Apple have today launched a ‘sneak peek’ of OS X 10.8, named Mountain Lion, which promises to deliver new iOS functionality to the company’s traditional desktop and laptop systems.
Interestingly, Apple didn’t host a big event to announce this upgrade. It simply gave a few developers advance access to the developer preview, and added only a small link to a microsite in the corner of the company’s homepage. The announcement comes only seven months after the release of OS X Lion, which has been given mixed reviews, with some commentators comparing it with Microsoft’s Windows Vista. Perhaps Apple are keen to quietly move on from Lion, without making it appear as though it is a hasty move.
Traditionally, applications which were originally developed for desktop and laptop systems, for example, calculators, calendars, and more recently, email and web browsers, have been simplified and ported onto mobile handsets. In the last couple of years, however, there have been some developments such as excellent notification systems, new chat clients, and some smaller apps such as reminder and notemaking tools which have first been developed on mobile devices and haven’t yet made the leap back to traditional systems. Rebalancing this divide is the purpose of Mountain Lion.
One of the most obvious developments in the mobile world has been the concept of push notifications. In iOS 5, Apple introduced a comprehensive Notification Center, and in Mountain Lion there will be a very similar tool, which even has the same grey satin background as the mobile version.
A new messaging application, Messages, is designed to replace iChat while adding iMessage support.
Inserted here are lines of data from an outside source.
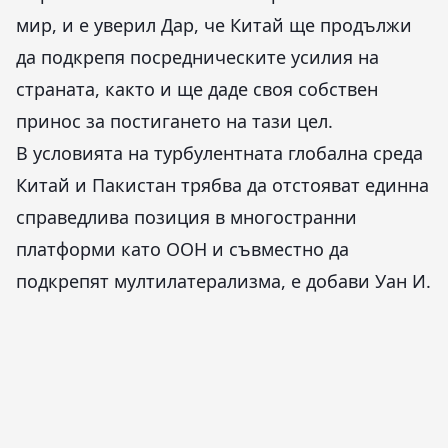
мир, и е уверил Дар, че Китай ще продължи
да подкрепя посредническите усилия на
страната, както и ще даде своя собствен
принос за постигането на тази цел.
В условията на турбулентната глобална среда
Китай и Пакистан трябва да отстояват единна
справедлива позиция в многостранни
платформи като ООН и съвместно да
подкрепят мултилатерализма, е добави Уан И.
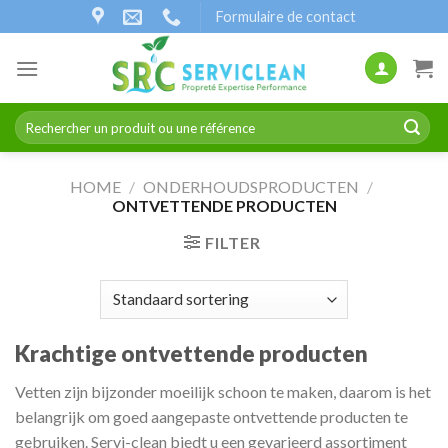
Naar
Formulaire de contact
inhoud
gaan
Zoeken
naar:
HOME
/
ONDERHOUDSPRODUCTEN
/
ONTVETTENDE PRODUCTEN
FILTER
Krachtige ontvettende producten
Vetten zijn bijzonder moeilijk schoon te maken, daarom is het
belangrijk om goed aangepaste ontvettende producten te
gebruiken. Servi-clean biedt u een gevarieerd assortiment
It’s now available to download for Mac OS X Lion as a beta version. Although being able to message mobile devices from the desktop is useful, as yet Messages doesn’t allow you to add your mobile number to outgoing messages, which means messages will appear in more than one conversation. I’d like to see a single, unified message stream across all devices, despite which email address or phone number or device I may be using to communicate. We should be abstracted from needing to remember message destinations, just as we no longer need to know whether our message is being carried via Wifi or the cellular data network. There should simply be one conversation for every name.
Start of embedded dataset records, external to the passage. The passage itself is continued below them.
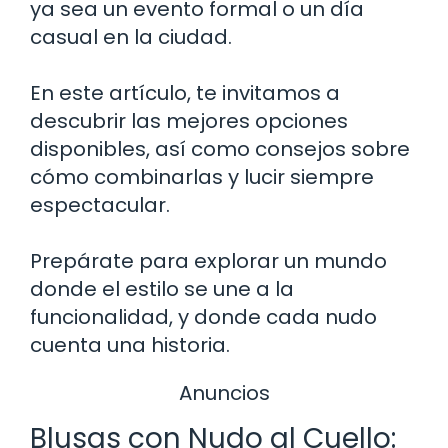
ya sea un evento formal o un día
casual en la ciudad.
En este artículo, te invitamos a
descubrir las mejores opciones
disponibles, así como consejos sobre
cómo combinarlas y lucir siempre
espectacular.
Prepárate para explorar un mundo
donde el estilo se une a la
funcionalidad, y donde cada nudo
cuenta una historia.
Anuncios
Blusas con Nudo al Cuello:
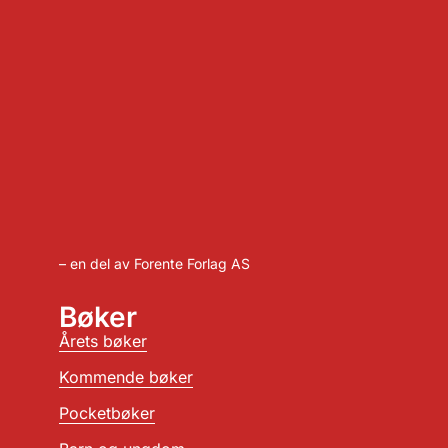
– en del av Forente Forlag AS
Bøker
Årets bøker
Kommende bøker
Pocketbøker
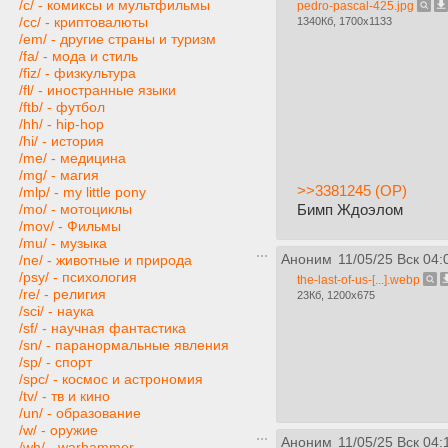
/c/ - комиксы и мультфильмы
pedro-pascal-425.jpg
/cc/ - криптовалюты
1340Кб, 1700x1133
/em/ - другие страны и туризм
/fa/ - мода и стиль
/fiz/ - физкультура
/fl/ - иностранные языки
/ftb/ - футбол
/hh/ - hip-hop
/hi/ - история
/me/ - медицина
/mg/ - магия
>>3381245 (OP)
/mlp/ - my little pony
Бимп Ждоэлом
/mo/ - мотоциклы
/mov/ - Фильмы
/mu/ - музыка
Аноним
11/05/25 Вск 04:
/ne/ - животные и природа
/psy/ - психология
the-last-of-us-[...].webp
/re/ - религия
23Кб, 1200x675
/sci/ - наука
/sf/ - научная фантастика
/sn/ - паранормальные явления
/sp/ - спорт
/spc/ - космос и астрономия
/tv/ - тв и кино
/un/ - образование
/w/ - оружие
Аноним
11/05/25 Вск 04:
/wh/ - warhammer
Gatekeeper is a new security solution in Mountain Lion. Users now have three options: they can download and run applications from anywhere, run apps from the Mac App Store and apps with a Developer ID, or run apps from the Mac App Store only. It’s an interesting introduction, only feasible as a result of Apple’s tight control of its ecosystem, and one which only time and user testing in the real world can reveal its worth.
While not typically a strong point for Macintosh computers, gaming has proved very popular on mobile Apple devices, and so it seems logical that Game Center has been ported to Mac OS X in order to build on the success in the portable space. It’s not clear whether some games will be designed in a way they can be played on both Macs and iPhones, for example, or perhaps if some games will be Mac only, but it’s an interesting development.
Reminders and Notes have made the leap over to Mountain Lion, as well as the ability to tweet from many applications. Another iOS feature, AirPlay Mirroring, will allow Mac desktops to be shown on TVs and projectors connected to an Apple TV. Finally, iCloud is now deeply integrated into Mac OS X, which seems a logical step, allowing users to keep everything in sync on every Apple device they own.
The addition of tangible new features, together with the mixed feelings many users have for Mac OS X Lion, indicate that Mountain Lion is likely to be a commercial success.